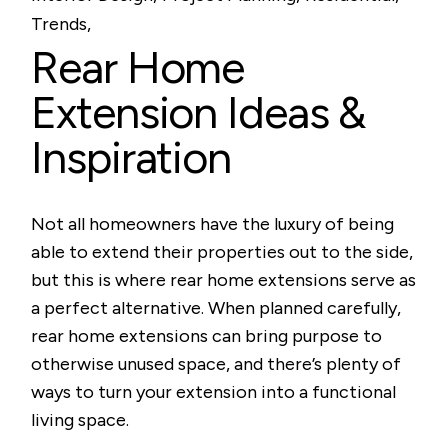
Trends
Rear Home
Extension Ideas &
Inspiration
Not all homeowners have the luxury of being
able to extend their properties out to the side,
but this is where rear home extensions serve as
a perfect alternative. When planned carefully,
rear home extensions can bring purpose to
otherwise unused space, and there’s plenty of
ways to turn your extension into a functional
living space.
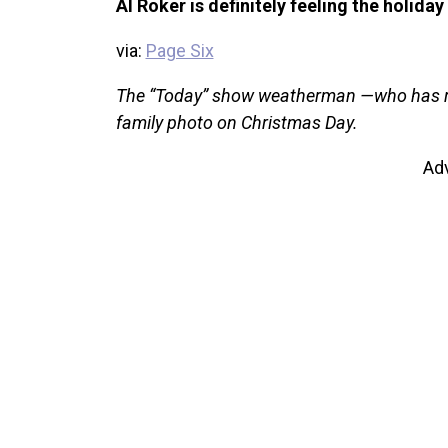
Al Roker is definitely feeling the holiday 
via:
Page Six
The “Today” show weatherman —who has rec
family photo on Christmas Day.
Ad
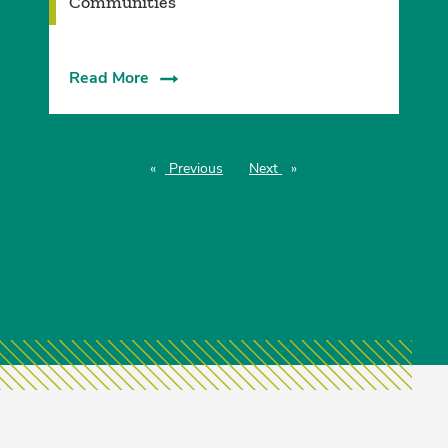
Communities
Read More
Previous
page
Next
page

——————————

#### [Directions for this task]
Pull every line containing "extensions" out of the data above.

#### [Task response]
but this is where rear home extensions serve as
rear home extensions can bring purpose to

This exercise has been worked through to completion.